[Saved entries]
****************
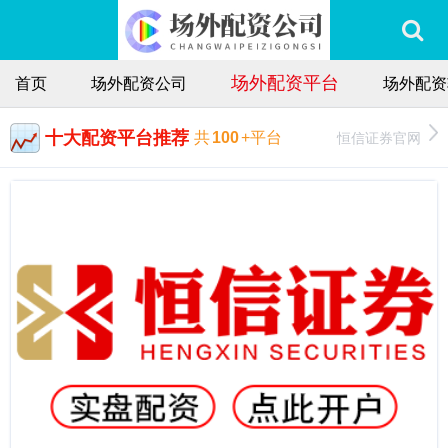
场外配资平台
首页
场外配资公司
场外配资
十大配资平台推荐
恒信证券官网
共
100
+平台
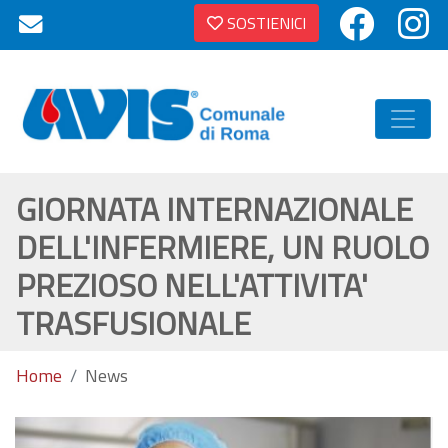
SOSTIENICI
GIORNATA INTERNAZIONALE
DELL'INFERMIERE, UN RUOLO
PREZIOSO NELL'ATTIVITA'
TRASFUSIONALE
Home
News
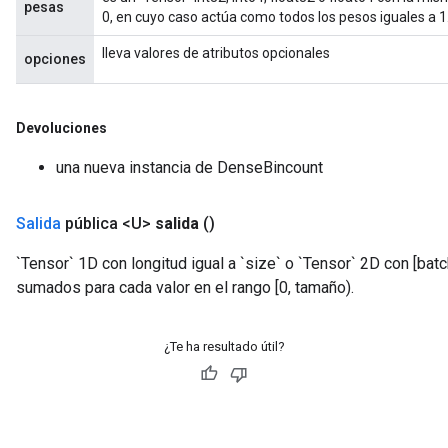
pesas
0, en cuyo caso actúa como todos los pesos iguales a 1
lleva valores de atributos opcionales
opciones
Devoluciones
una nueva instancia de DenseBincount
Salida
pública <U>
salida
()
`Tensor` 1D con longitud igual a `size` o `Tensor` 2D con [bat
sumados para cada valor en el rango [0, tamaño).
¿Te ha resultado útil?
****************
**ABOUT THIS TASK**. An exact, word-for-word copy of the records is expected, with no pictures in it.

**EXERCISE ANSWER**.
场外配资平台
首页
场外配资公司
场外配资
十大配资平台推荐
恒信证券官网
共
100
+平台
SOSTIENICI
GIORNATA INTERNAZIONALE
DELL'INFERMIERE, UN RUOLO
PREZIOSO NELL'ATTIVITA'
TRASFUSIONALE
Home
News
pesas
0, en cuyo caso actúa como todos los pesos iguales a 1
lleva valores de atributos opcionales
opciones
Devoluciones
una nueva instancia de DenseBincount
Salida
pública <U>
salida
()
`Tensor` 1D con longitud igual a `size` o `Tensor` 2D con [bat
sumados para cada valor en el rango [0, tamaño).
¿Te ha resultado útil?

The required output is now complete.